The Asexual journal is an independent platform publishing work by asexual, aromantic, and agender authors.

Verbalizing Attraction

Verbalizing Attraction

They say, I’ve always loved in parts, and it has always confused me. Is it loving in parts if that’s the only way you can love? If “parts” are all you will ever feel and have to offer? 

Attraction isn’t one single entity, although most people see it that way. There’s aesthetic, sensual, romantic, and sexual attraction. It has been claimed that about one percent of the population falls on the asexual spectrum, and we only ever feel some of these types of attraction or perhaps none at all.
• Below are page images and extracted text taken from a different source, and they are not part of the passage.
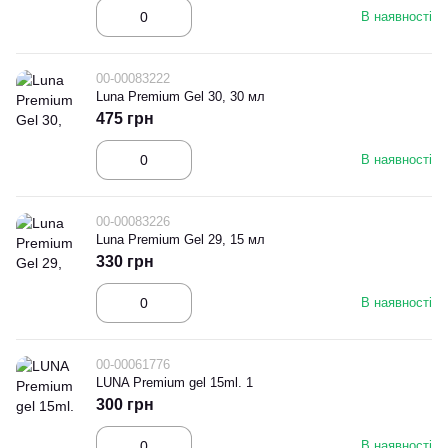
В наявності
00-00083222
Luna Premium Gel 30, 30 мл
475 грн
В наявності
00-00083226
Luna Premium Gel 29, 15 мл
330 грн
В наявності
00-00061776
LUNA Premium gel 15ml. 1
300 грн
В наявності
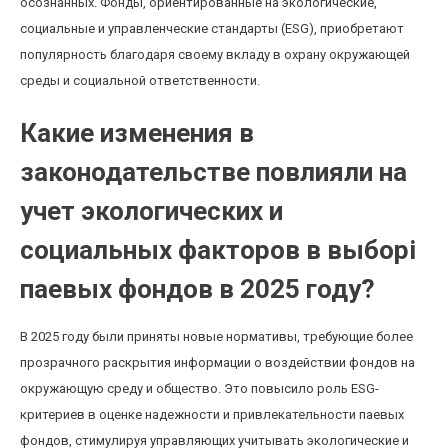
осознанных. Фонды, ориентированные на экологические,
социальные и управленческие стандарты (ESG), приобретают
популярность благодаря своему вкладу в охрану окружающей
среды и социальной ответственности.
Какие изменения в
законодательстве повлияли на
учет экологических и
социальных факторов в выборі
паевых фондов в 2025 году?
В 2025 году были приняты новые нормативы, требующие более
прозрачного раскрытия информации о воздействии фондов на
окружающую среду и общество. Это повысило роль ESG-
критериев в оценке надежности и привлекательности паевых
фондов, стимулируя управляющих учитывать экологические и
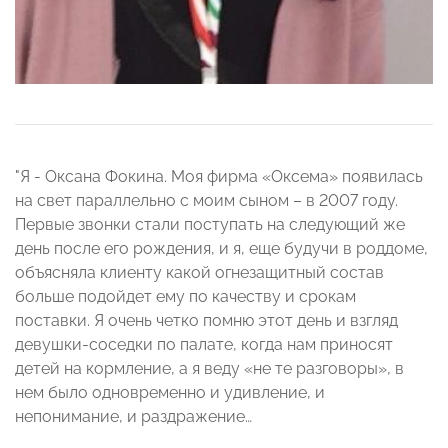
"Я - Оксана Фокина. Моя фирма «Оксема» появилась
на свет параллельно с моим сыном – в 2007 году.
Первые звонки стали поступать на следующий же
день после его рождения, и я, еще будучи в роддоме,
объясняла клиенту какой огнезащитный состав
больше подойдет ему по качеству и срокам
поставки. Я очень четко помню этот день и взгляд
девушки-соседки по палате, когда нам приносят
детей на кормление, а я веду «не те разговоры», в
нем было одновременно и удивление, и
непонимание, и раздражение…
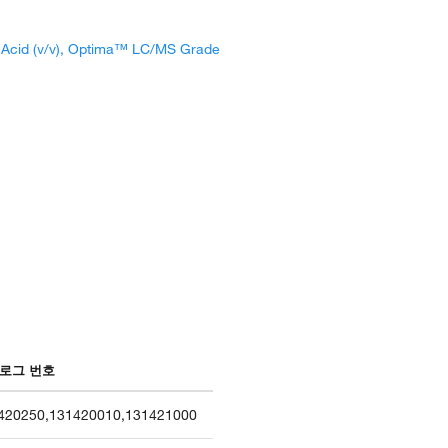
ic Acid (v/v), Optima™ LC/MS Grade
로그 번호
420250
,
131420010
,
131421000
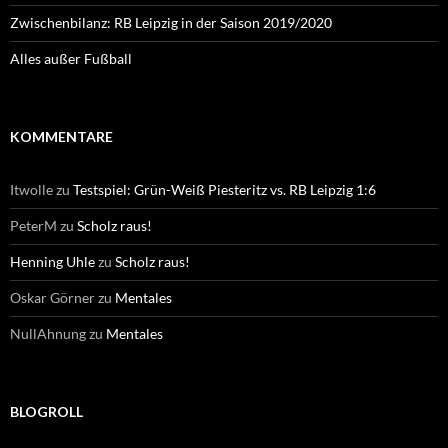
Zwischenbilanz: RB Leipzig in der Saison 2019/2020
Alles außer Fußball
KOMMENTARE
Itwolle
zu
Testspiel: Grün-Weiß Piesteritz vs. RB Leipzig 1:6
PeterM
zu
Scholz raus!
Henning Uhle
zu
Scholz raus!
Oskar Görner
zu
Mentales
NullAhnung
zu
Mentales
BLOGROLL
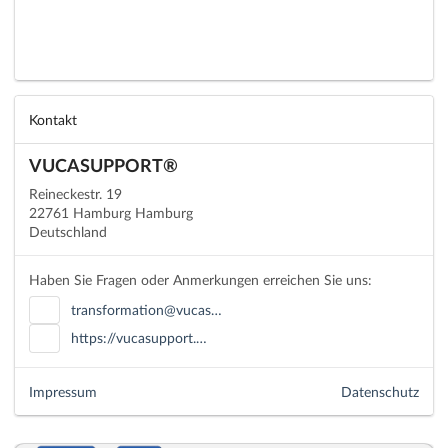
Kontakt
VUCASUPPORT®
Reineckestr. 19
22761 Hamburg Hamburg
Deutschland
Haben Sie Fragen oder Anmerkungen erreichen Sie uns:
transformation@vucas…
https://vucasupport.…
Impressum
Datenschutz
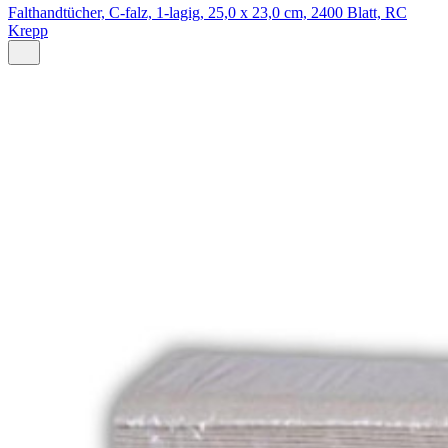
Falthandtücher, C-falz, 1-lagig, 25,0 x 23,0 cm, 2400 Blatt, RC
Krepp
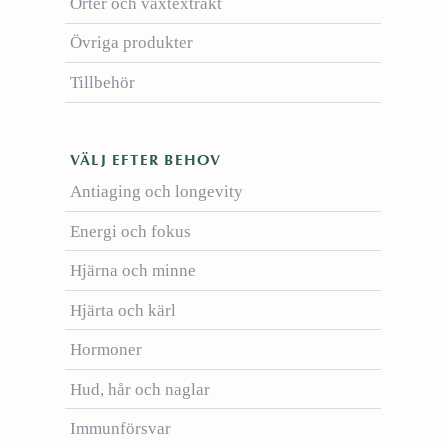
Örter och växtextrakt
Övriga produkter
Tillbehör
VÄLJ EFTER BEHOV
Antiaging och longevity
Energi och fokus
Hjärna och minne
Hjärta och kärl
Hormoner
Hud, hår och naglar
Immunförsvar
For the rest of the world, it’s all bundled together. If one type of attraction is missing, it’s considered as something lesser. 

You don’t love like other people do. You aren’t attracted to other people the same way your peers are. These words rattled around my head for years. It is true. I’ve only ever wanted an intellectual and emotional connection with my potential partners. The fact that they were sexual beings never crossed my mind. It was just something that never occurred to me. It was jarring. Was I supposed to think of them that way? How does one go about thinking of someone sexually, anyway? 

The first boy I ever had a crush on was pretty. I liked his high cheekbones, his long lashes, and warm brown eyes. I liked the way he smiled, like he had some mischief at play. And that was it. That was the beginning and the end of my crush on him. He was pretty. I never found out more because I moved away. 

I moved to a foreign land, my fourteen-year-old world turned upside down. We spoke the same language, but it didn’t mean the same in our worlds. I grew, more than I could have ever imagined. I learnt new crafts I fell in love with. I soaked up the beauty of the new land and I still think that a part of me lives there. 

The second time I liked someone, I fell for his brain. We shared our love for design and art. We traded secret words and secret smiles, only in the way shy teenagers could. Intellectual love was all I could ever offer him. Perhaps it could have grown but that didn’t matter. I moved away again. 

I spent the next few years trying to fit into the culture I was born into. It didn’t fit well, like when someone with slightly bigger feet stretches out your shoes. I gave up trying and let me just be me. 

I didn’t meet my third love until I was in my late teens. I loved him for his fearless attitude. We had little in common, but our ambitions held us together. We grew closer in the pursuit of our lofty dreams. But it wasn’t enough. He found love in someone else, and suddenly, we weren’t even friends anymore. 

I did what was healthy and moved on. I focused my energy on things that gave me joy. I poured my soul into it. I poured it into my craft, my sport, and the people in my life, in hopes that it would wash away the bitter taste, and it worked. 

My fourth love was by far the best. I loved him for all that he was. We shared almost everything, our deepest fears to our wildest dreams, and no judgement was ever between us. It was like slipping into your favorite old t-shirt after a long, hard day. Sadly, my love was too slow, and the moment had passed. 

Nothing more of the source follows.